Data under study:
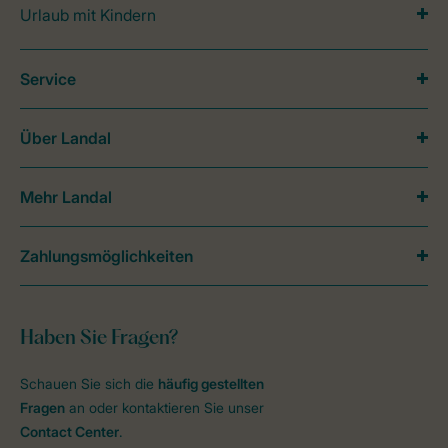
Urlaub mit Kindern
Service
Über Landal
Mehr Landal
Zahlungsmöglichkeiten
Haben Sie Fragen?
Schauen Sie sich die
häufig gestellten
Fragen
an oder kontaktieren Sie unser
Contact Center
.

Work task: Repeat all of the listing above word for word, and exclude the pictures.

Result of this task:
Urlaub mit Kindern
Service
Über Landal
Mehr Landal
Zahlungsmöglichkeiten
Haben Sie Fragen?
Schauen Sie sich die
häufig gestellten
Fragen
an oder kontaktieren Sie unser
Contact Center
.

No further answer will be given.